Saturday 25 April 2015

FILM... & MUSIC: Kurt Cobain - Montage of Heck

Kurt Cobain is the 90s rock idol.  If you want to make people think ‘The 1990’s’, a picture of Kurt Cobain will do nicely.  (The Gallagher brothers?  Are you serious?)


Montage Of Heck is a documentary that attempts to make the last of the great dead rock icons a human being.  As well as concert footage of Kurt Cobain being a live rock icon, we see home footage of him messing about with his wife and baby and hear him doing mundane things like answering the phone. 


It is definitely a documentary about Kurt Cobain, and Nirvana is covered as the most famous and successful way Kurt Cobain chose to express himself.  Equal importance is given to his journals and to a lesser extent his artwork.  Kris Novoselic is interviewed, but significantly as Kurt’s best friend, not the bass player of Nirvana.  Dave Grohl only appears in archive footage, and forget the previous drummers, personnel, etc.  If you want to learn about the history of the band this isn’t that story – a lot of it just happens to overlap.  It is expected of you as a viewer that you’ll know at least the famous hits already, as most of the songs in the film are represented either by demos, live footage or ‘reworkings’ (a nursery-mobile version of ‘All Apologies’ soundtracks baby films of Kurt, and a 'Carmina Burana'-style choir version of ‘Smells Like Teen Spirit’ plays over the original video).  All of this is very obviously in danger of drifting into alienating, Just For The Fans territory, but is also a way of making the point that this is not a rock doc.  In fact, taking away the familiar music serves as a way of taking it back from the audience and making it about Kurt again.

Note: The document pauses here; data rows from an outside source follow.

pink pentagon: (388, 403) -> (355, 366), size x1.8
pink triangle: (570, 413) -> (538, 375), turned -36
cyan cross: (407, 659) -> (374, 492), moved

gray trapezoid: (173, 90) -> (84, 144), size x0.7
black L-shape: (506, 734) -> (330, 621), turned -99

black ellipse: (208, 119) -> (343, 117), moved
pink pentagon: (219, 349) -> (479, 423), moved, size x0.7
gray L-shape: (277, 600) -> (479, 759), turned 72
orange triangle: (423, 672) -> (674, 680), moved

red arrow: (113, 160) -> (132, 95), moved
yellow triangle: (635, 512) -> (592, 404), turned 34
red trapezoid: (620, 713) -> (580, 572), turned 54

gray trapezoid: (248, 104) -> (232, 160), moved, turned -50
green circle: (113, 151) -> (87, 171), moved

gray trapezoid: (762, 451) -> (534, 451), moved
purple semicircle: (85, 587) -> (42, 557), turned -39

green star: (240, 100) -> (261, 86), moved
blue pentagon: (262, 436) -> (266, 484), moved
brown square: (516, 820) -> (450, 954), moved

Of course the film fails in demythologising Cobain (the trailer reiterates the icon, let alone the film).  It doesn't really bother trying, because let's face it - the man is a cultural icon and that's a fact, like it or not.  I mean, why would we want to watch home videos of someone who wasn’t famous?  The fact that someone has gone to the trouble of putting animation to a tape of him answering the phone is instead testament to the fact that he is still entirely culturally significant.  More than 20 years after his death, it’s not uncommon to see people wearing Nirvana t-shirts and hoodies… In Utero got the Super Duper The Money Will Roll Right In Deluxe Edition treatment just last year and I’m sure it did very well…  The fame that ruined him has stayed almost as strong, long after the man has died.  It’s unlikely he will fade into obscurity, even if the music does.

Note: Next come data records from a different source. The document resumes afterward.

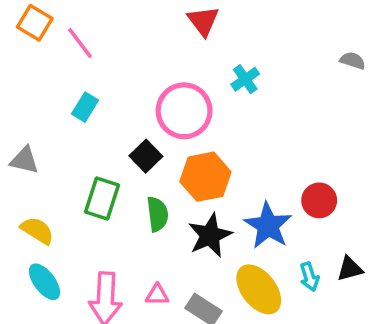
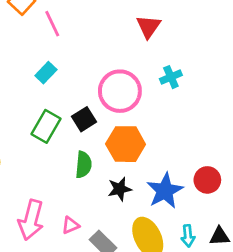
green rectangle: (102, 198) -> (46, 126), moved
black star: (210, 235) -> (120, 189), size x0.7
pink triangle: (157, 295) -> (70, 225), turned -36

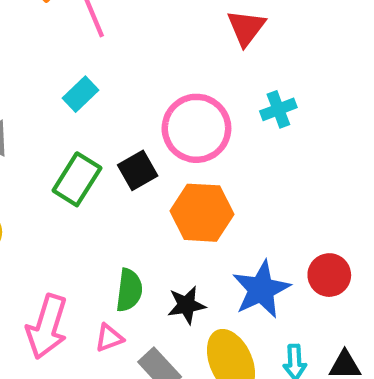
green semicircle: (83, 165) -> (129, 290), moved
black star: (120, 189) -> (186, 305), moved

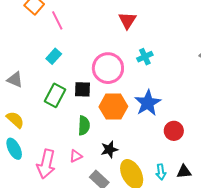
black square: (138, 170) -> (82, 89), turned 36
blue star: (261, 289) -> (148, 103), moved
green semicircle: (129, 290) -> (84, 126), moved
pink triangle: (109, 338) -> (76, 156), moved

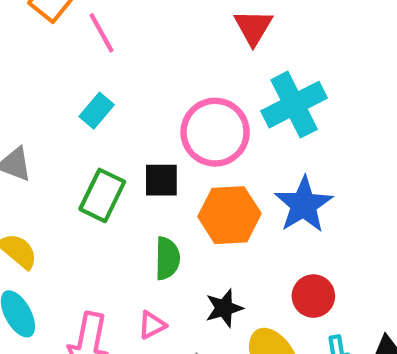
cyan cross: (145, 57) -> (294, 105), size x1.8
red circle: (174, 131) -> (313, 296), moved

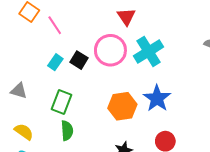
pink circle: (215, 132) -> (110, 50), moved
black square: (161, 180) -> (79, 60), moved, turned 36
green semicircle: (167, 258) -> (67, 131), moved

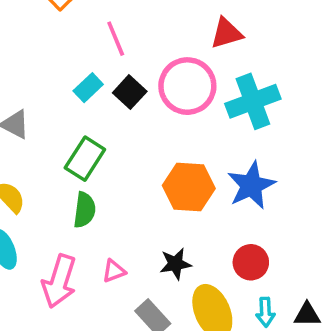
red triangle: (126, 17) -> (226, 33), turned 36
pink line: (55, 25) -> (116, 39), moved

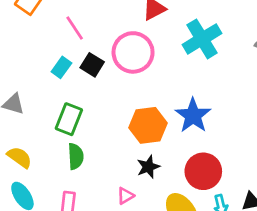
cyan cross: (253, 101) -> (202, 39), moved
red circle: (251, 262) -> (203, 171), size x1.4
black star: (175, 264) -> (148, 167), moved
pink triangle: (114, 271) -> (125, 196), moved

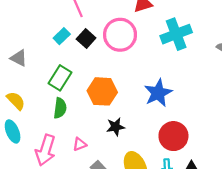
orange hexagon: (148, 125) -> (102, 91), moved
red circle: (203, 171) -> (173, 136), moved
pink triangle: (125, 196) -> (80, 144), moved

What Montage Of Heck does achieve is creating a celebration of the man and explain who Kurt Cobain was when the media wasn’t around.  It's about putting some flesh and soul on the cult cardboard cutout Dead Rock Star (registered trademark, patent applied for).  He was someone who thought being a rock star was ‘the answer’.  He then unexpectedly became the biggest rockstar in the world, and maybe hadn’t realised in advance how much privacy and freedom he would lose in return.  He looks much, much happier in his home videos, dicking around with the wife he obviously loved, than the footage of interviews where his face says ‘not another, another fucking interview’.  Quite often he’s hiding his face so you can’t even tell that much. The quotes from his journals have to be taken with a pinch of salt, because everyone self-dramatizes in their diaries.  But bearing that in mind, they are still bitter about the same themes – fame and its related problems, heroin addiction and the stomach pains he seems to have almost constantly felt.

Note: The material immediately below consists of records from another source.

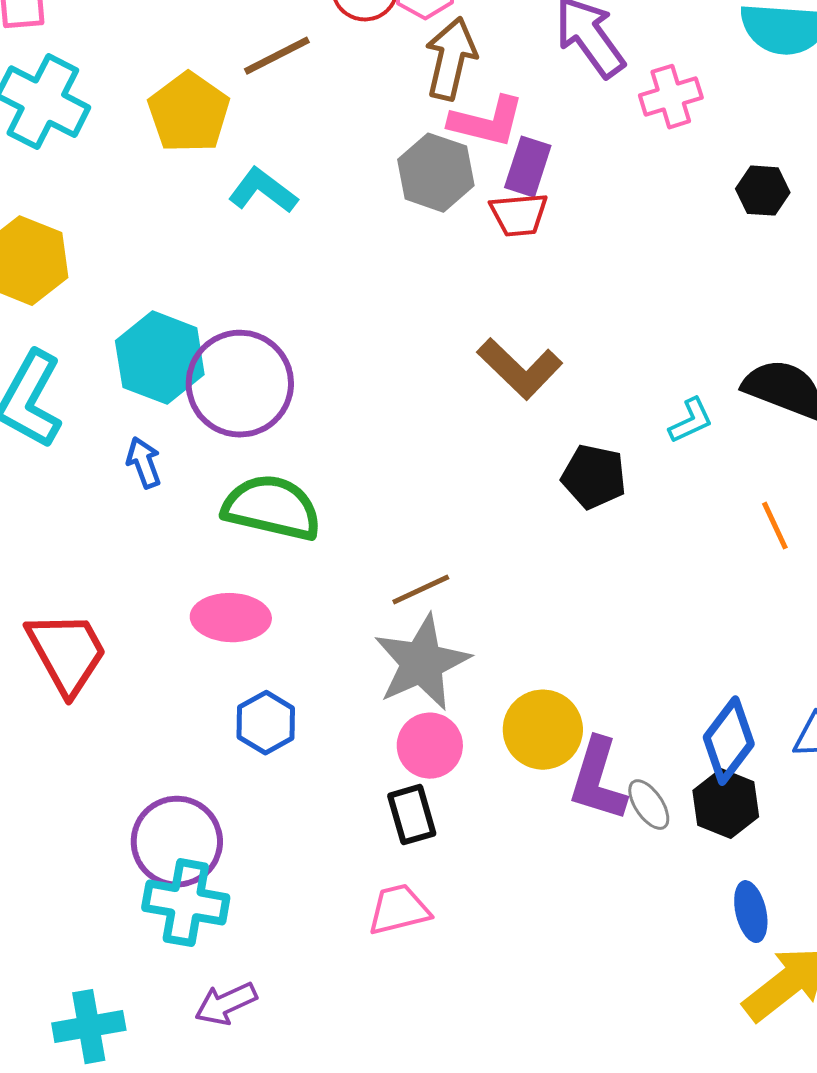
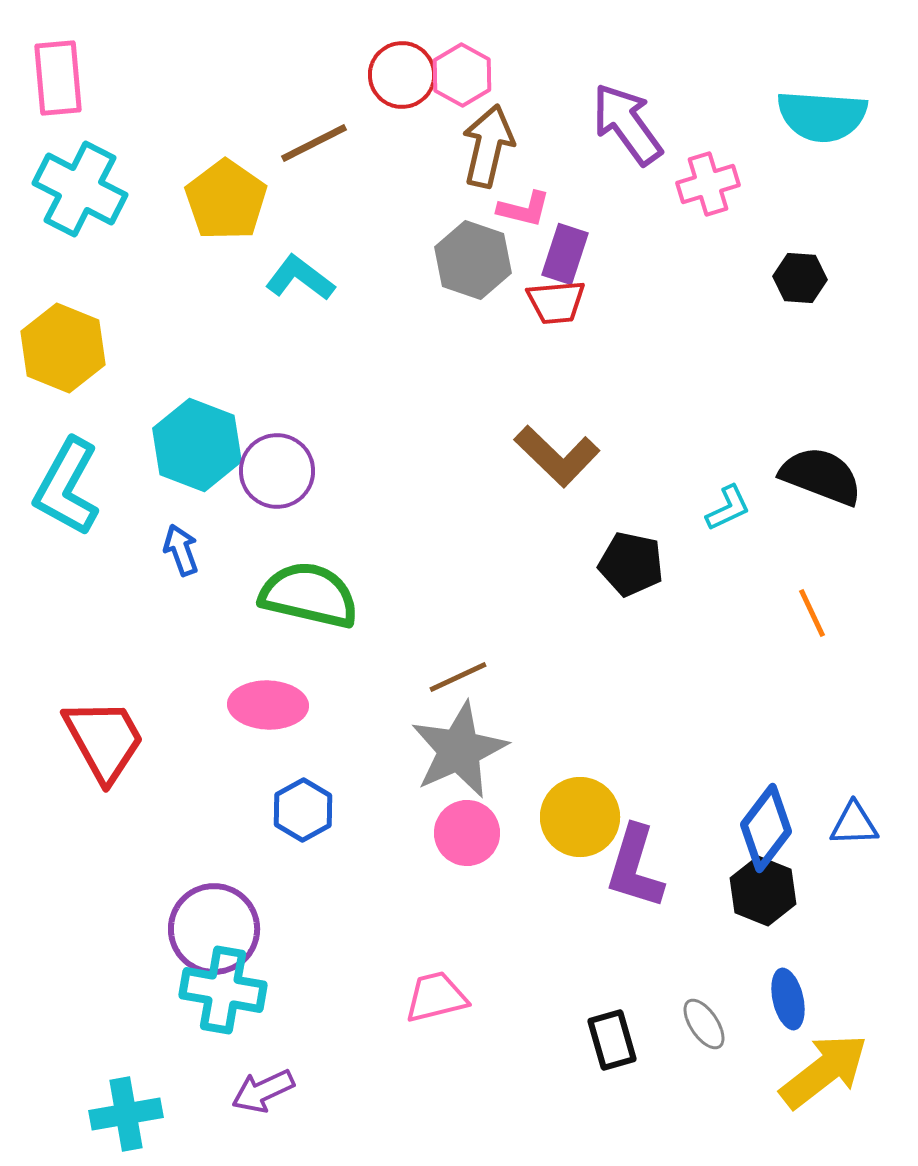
pink L-shape: (487, 122) -> (524, 209), size x0.7
purple circle: (240, 384) -> (277, 471), size x0.7
gray ellipse: (649, 805) -> (704, 1024), moved
black rectangle: (412, 815) -> (612, 1040), moved

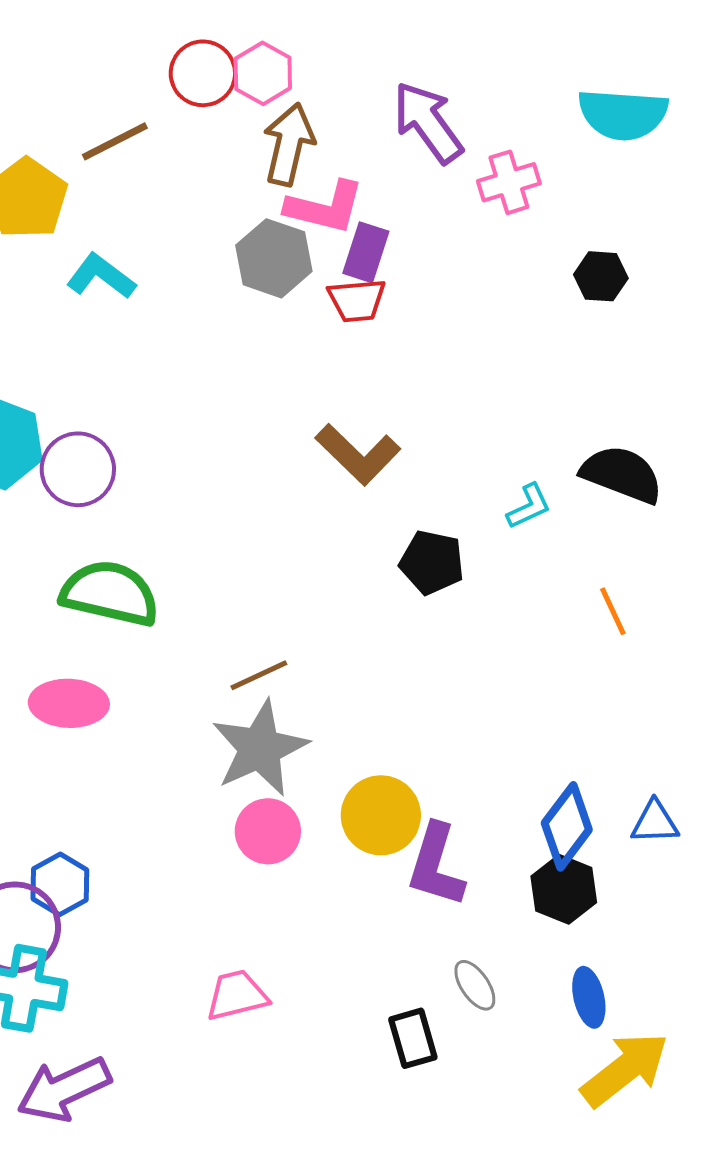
pink L-shape: (524, 209) -> (325, 207), size x1.5
blue hexagon: (303, 810) -> (60, 884), moved
gray ellipse: (704, 1024) -> (475, 985), moved
purple arrow: (263, 1091) -> (64, 1089), size x1.5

The fact is, he was a funny, talented, troubled guy who and frankly didn’t need all the shit that fame brought him – his life becoming a story consumed by the media, who sold it to us (and we bought it willingly), the easily gotten heroin and all the rest of it.  The film ends with a caption saying that Kurt took his own life one month later.  At the time, my reaction was that it was abrupt, and disappointment that they weren’t going to analyse his suicide in more depth.  And then, the other day I realised why I was slightly disturbed by my reaction – almost disgusted.  In a film which shows a man’s personal home videos and recordings, including those of him as a child, I still wanted more…  I literally wanted blood.  The whole film is scattered with things never intended to be seen by anyone outside of the the Cobains’ circle of family and friends; Kurt’s journals were a highly personal stream of consciousness which for all we know he would have been embarrassed about anyone else reading.  And I’m there consuming his private life as entertainment, and wanting more even after so much has been given. 


Intentionally or not, this film reminds the audience of the part they played in his death.  He gave as much as he could, and his audience always wanted more.  And he felt he couldn’t give anything anymore.  So he stopped.